**Dataset content**
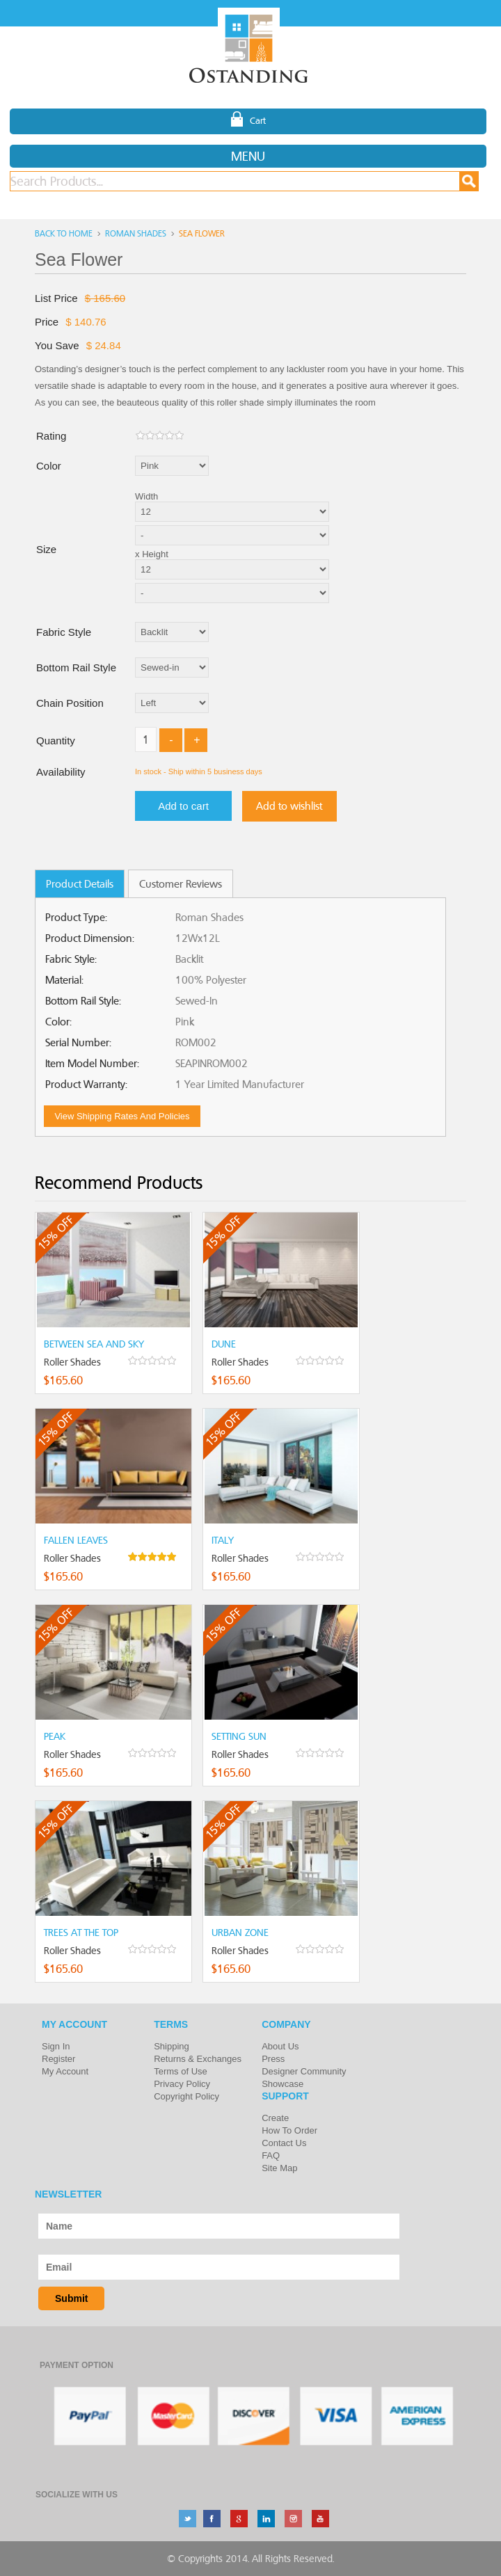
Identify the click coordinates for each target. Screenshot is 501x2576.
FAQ (271, 2155)
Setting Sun (239, 1736)
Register (58, 2059)
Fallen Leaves (76, 1540)
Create (275, 2118)
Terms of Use (180, 2071)
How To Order (289, 2130)
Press (273, 2059)
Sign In (56, 2046)
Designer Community (304, 2071)
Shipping (171, 2046)
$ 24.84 (103, 345)
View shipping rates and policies (121, 1116)
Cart (248, 120)
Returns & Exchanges (197, 2059)
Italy (223, 1540)
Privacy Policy (182, 2084)
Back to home (64, 233)
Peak (54, 1736)
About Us (280, 2046)
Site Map (279, 2168)
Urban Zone (240, 1932)
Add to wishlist (289, 806)
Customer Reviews (180, 883)
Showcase (282, 2084)
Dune (224, 1344)
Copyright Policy (186, 2096)
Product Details (79, 883)
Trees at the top (81, 1932)
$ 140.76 (85, 322)
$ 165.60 (105, 298)
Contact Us (284, 2143)
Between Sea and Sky (94, 1344)
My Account (65, 2071)
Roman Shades (135, 233)
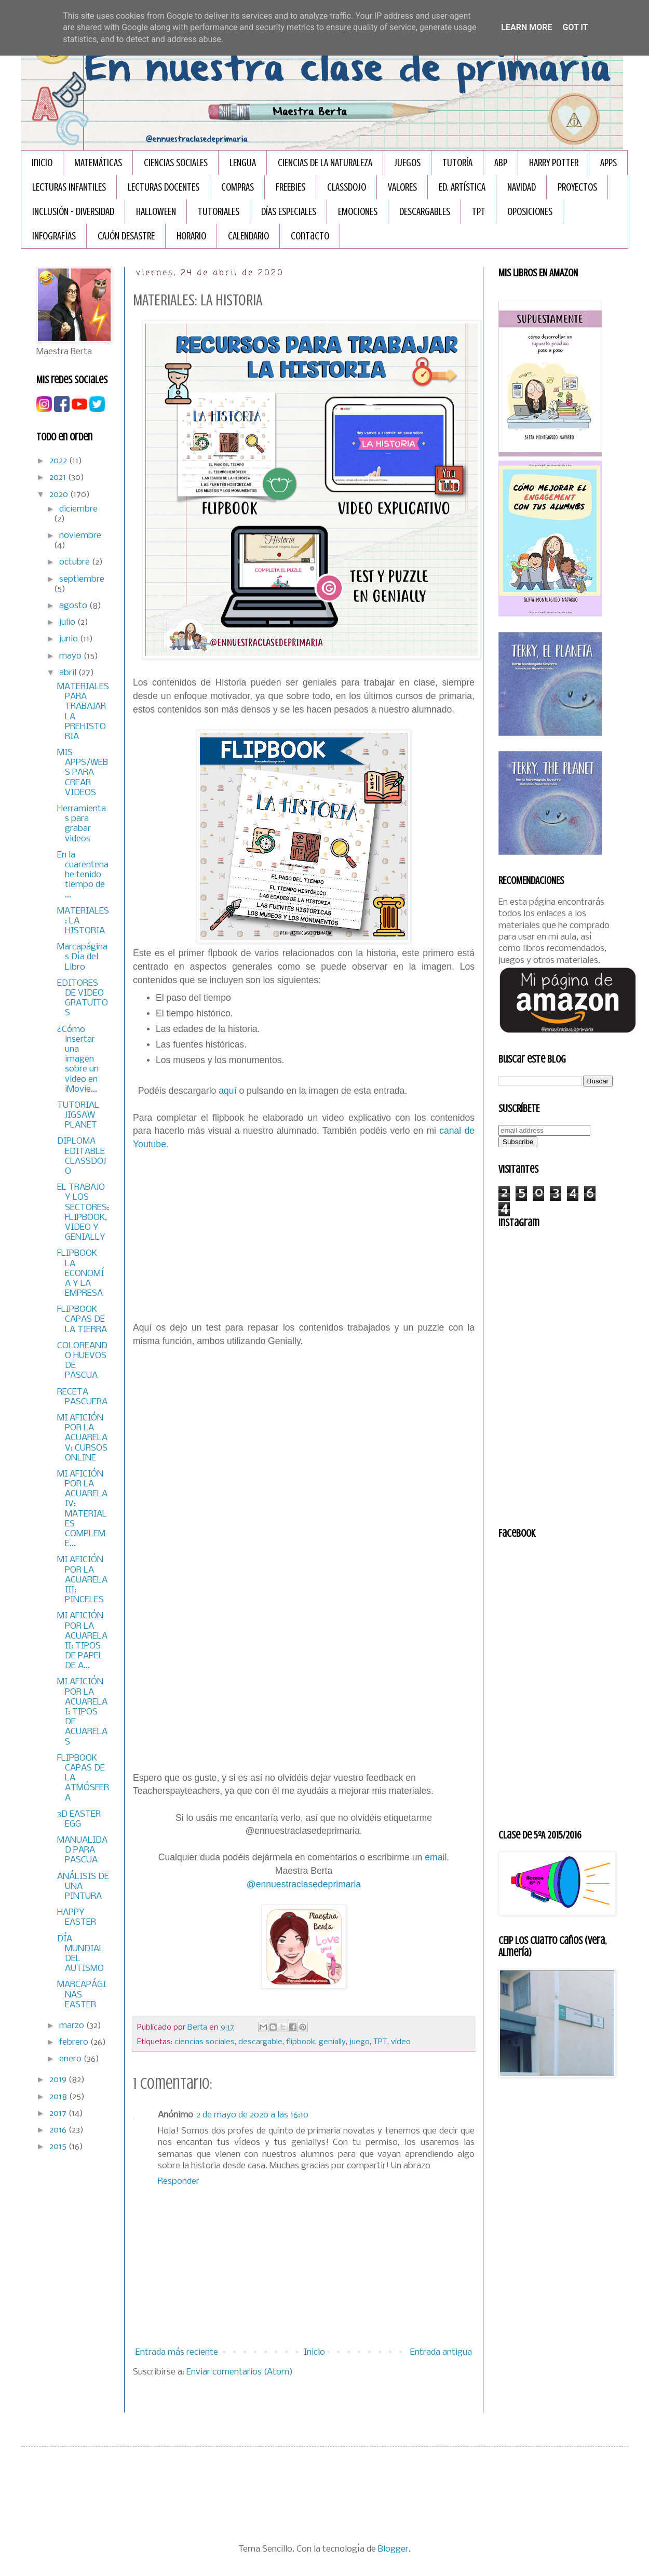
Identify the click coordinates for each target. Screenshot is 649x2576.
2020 (59, 495)
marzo (72, 2026)
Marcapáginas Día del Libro (82, 957)
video (401, 2042)
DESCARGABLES (424, 212)
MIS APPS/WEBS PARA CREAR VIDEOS (82, 773)
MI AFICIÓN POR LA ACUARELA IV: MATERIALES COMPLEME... (82, 1509)
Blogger (393, 2549)
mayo (71, 656)
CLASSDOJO (346, 187)
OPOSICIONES (529, 212)
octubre (75, 562)
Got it (575, 27)
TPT (478, 212)
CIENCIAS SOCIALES (176, 163)
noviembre (80, 536)
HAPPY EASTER (76, 1917)
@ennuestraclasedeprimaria (304, 1884)
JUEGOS (407, 163)
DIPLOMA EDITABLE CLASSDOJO (81, 1156)
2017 (59, 2113)
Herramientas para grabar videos (81, 824)
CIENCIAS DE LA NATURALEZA (325, 163)
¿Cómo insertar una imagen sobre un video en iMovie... (78, 1059)
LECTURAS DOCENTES (163, 187)
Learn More (526, 27)
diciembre (78, 509)
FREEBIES (290, 187)
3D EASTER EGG (79, 1819)
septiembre (81, 579)
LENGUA (242, 163)
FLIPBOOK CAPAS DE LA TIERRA (82, 1319)
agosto (74, 606)
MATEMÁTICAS (98, 163)
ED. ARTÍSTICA (462, 187)
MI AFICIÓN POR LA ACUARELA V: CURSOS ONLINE (82, 1438)
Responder (178, 2181)
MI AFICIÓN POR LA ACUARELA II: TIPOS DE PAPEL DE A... (82, 1641)
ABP (500, 163)
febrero (74, 2042)
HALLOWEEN (156, 212)
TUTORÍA (457, 163)
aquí (227, 1090)
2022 (59, 461)
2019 (59, 2080)
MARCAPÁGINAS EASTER (81, 1994)
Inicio (42, 163)
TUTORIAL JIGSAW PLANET (78, 1115)
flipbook (300, 2042)
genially (332, 2042)
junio (69, 639)
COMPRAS (237, 187)
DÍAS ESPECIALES (288, 212)
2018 (59, 2097)
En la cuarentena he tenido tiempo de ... (83, 875)
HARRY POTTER (553, 163)
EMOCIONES (357, 212)
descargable (260, 2042)
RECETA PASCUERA (82, 1397)
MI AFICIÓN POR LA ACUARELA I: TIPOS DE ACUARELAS (82, 1712)
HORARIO (191, 236)
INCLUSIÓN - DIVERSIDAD (73, 212)
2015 (59, 2147)
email (436, 1857)
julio (68, 622)
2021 (58, 477)
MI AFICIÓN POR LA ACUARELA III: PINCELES (82, 1580)
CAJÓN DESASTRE (126, 236)
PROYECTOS (577, 187)
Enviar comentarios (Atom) (239, 2372)
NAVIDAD (521, 187)
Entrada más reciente (177, 2352)
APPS (608, 163)
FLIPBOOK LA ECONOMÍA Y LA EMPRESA (80, 1273)
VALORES (402, 187)
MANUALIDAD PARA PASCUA (82, 1850)
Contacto (310, 236)
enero (71, 2059)
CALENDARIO (248, 236)
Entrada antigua (441, 2352)
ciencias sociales (204, 2042)
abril (68, 673)
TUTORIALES (218, 212)
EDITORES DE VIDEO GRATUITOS (82, 998)
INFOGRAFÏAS (54, 236)
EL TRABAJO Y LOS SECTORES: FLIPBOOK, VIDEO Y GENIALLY (83, 1212)
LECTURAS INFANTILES (69, 187)
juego (359, 2042)
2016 (59, 2130)
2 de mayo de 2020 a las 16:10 (252, 2115)
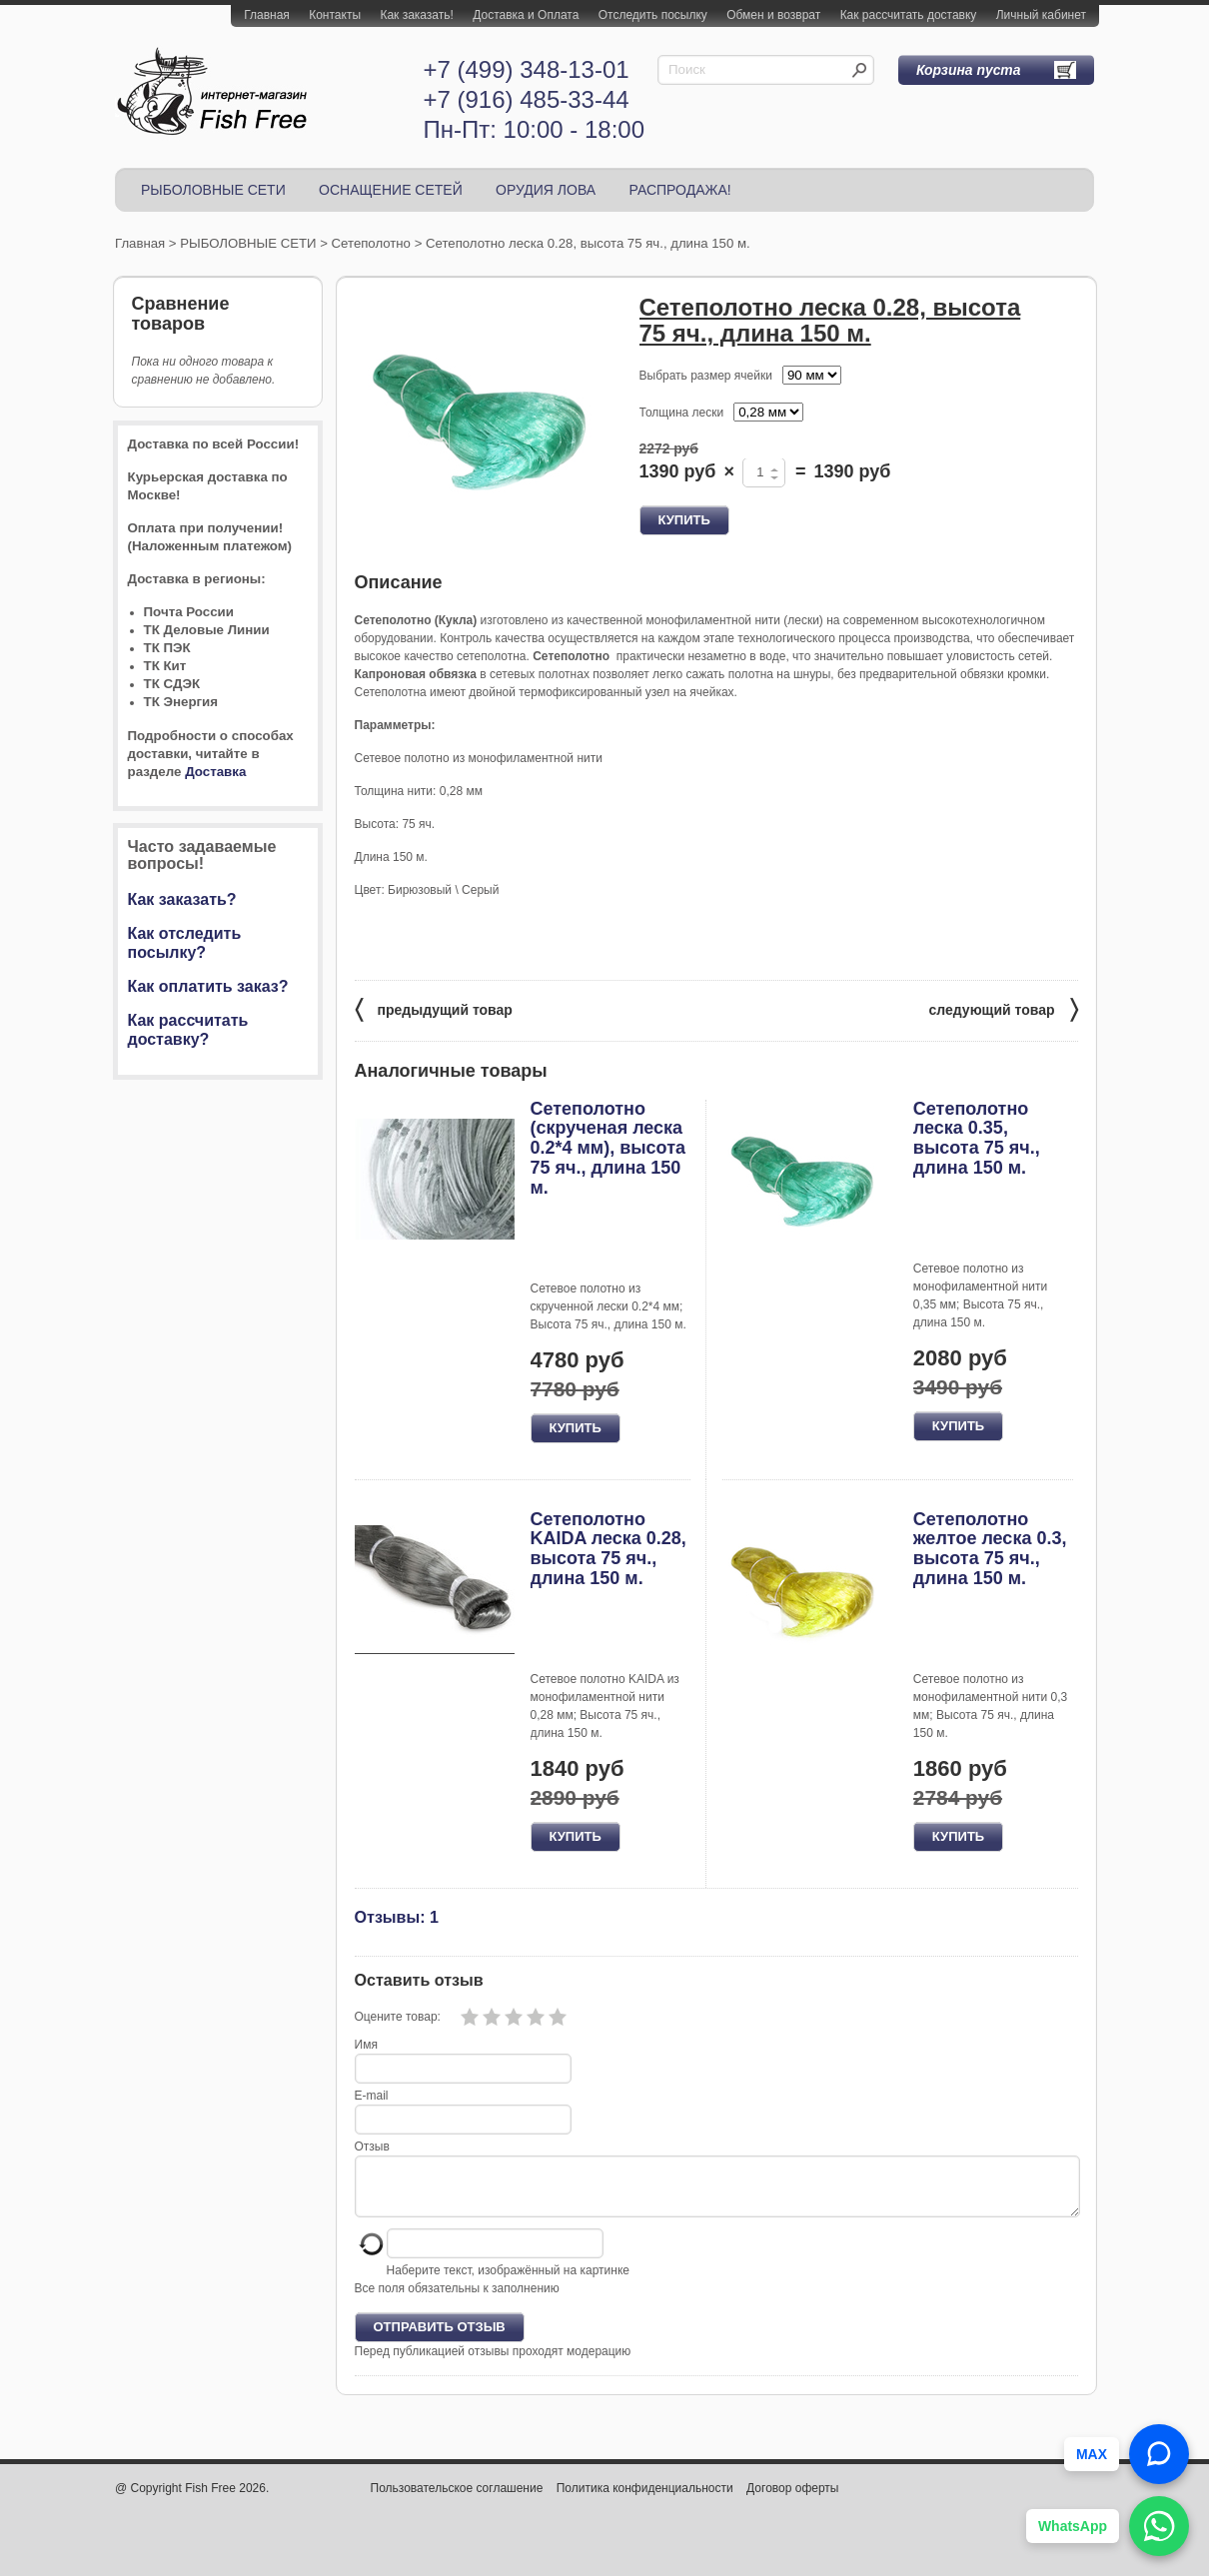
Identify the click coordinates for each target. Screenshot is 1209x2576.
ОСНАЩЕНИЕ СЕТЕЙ (391, 190)
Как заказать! (416, 15)
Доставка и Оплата (526, 15)
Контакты (335, 15)
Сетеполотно (371, 243)
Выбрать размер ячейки (705, 376)
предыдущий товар (434, 1008)
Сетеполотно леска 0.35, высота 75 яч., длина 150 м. (976, 1138)
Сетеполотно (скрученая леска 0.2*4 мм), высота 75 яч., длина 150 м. (608, 1148)
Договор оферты (792, 2500)
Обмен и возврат (773, 15)
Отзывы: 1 (397, 1917)
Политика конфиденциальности (645, 2500)
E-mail (372, 2096)
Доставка (215, 771)
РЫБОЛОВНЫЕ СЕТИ (213, 190)
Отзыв (372, 2146)
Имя (366, 2045)
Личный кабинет (1041, 15)
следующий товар (1003, 1008)
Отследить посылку (653, 15)
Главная (267, 15)
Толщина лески (681, 413)
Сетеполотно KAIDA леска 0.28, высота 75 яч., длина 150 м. (608, 1548)
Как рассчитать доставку (908, 15)
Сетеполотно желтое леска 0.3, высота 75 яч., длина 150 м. (990, 1548)
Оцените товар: (398, 2017)
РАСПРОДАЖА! (679, 190)
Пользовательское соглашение (457, 2500)
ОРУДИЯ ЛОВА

**Try it**
Give back, word for word, only the lines from the one containing "Как заказать! (416, 15)" through the closing line of the entries.

**Finished exercise**
Как заказать! (416, 15)
Доставка и Оплата (526, 15)
Контакты (335, 15)
Сетеполотно (371, 243)
Выбрать размер ячейки (705, 376)
предыдущий товар (434, 1008)
Сетеполотно леска 0.35, высота 75 яч., длина 150 м. (976, 1138)
Сетеполотно (скрученая леска 0.2*4 мм), высота 75 яч., длина 150 м. (608, 1148)
Договор оферты (792, 2500)
Обмен и возврат (773, 15)
Отзывы: 1 (397, 1917)
Политика конфиденциальности (645, 2500)
E-mail (372, 2096)
Доставка (215, 771)
РЫБОЛОВНЫЕ СЕТИ (213, 190)
Отзыв (372, 2146)
Имя (366, 2045)
Личный кабинет (1041, 15)
следующий товар (1003, 1008)
Отследить посылку (653, 15)
Главная (267, 15)
Толщина лески (681, 413)
Сетеполотно KAIDA леска 0.28, высота 75 яч., длина 150 м. (608, 1548)
Как рассчитать доставку (908, 15)
Сетеполотно желтое леска 0.3, высота 75 яч., длина 150 м. (990, 1548)
Оцените товар: (398, 2017)
РАСПРОДАЖА! (679, 190)
Пользовательское соглашение (457, 2500)
ОРУДИЯ ЛОВА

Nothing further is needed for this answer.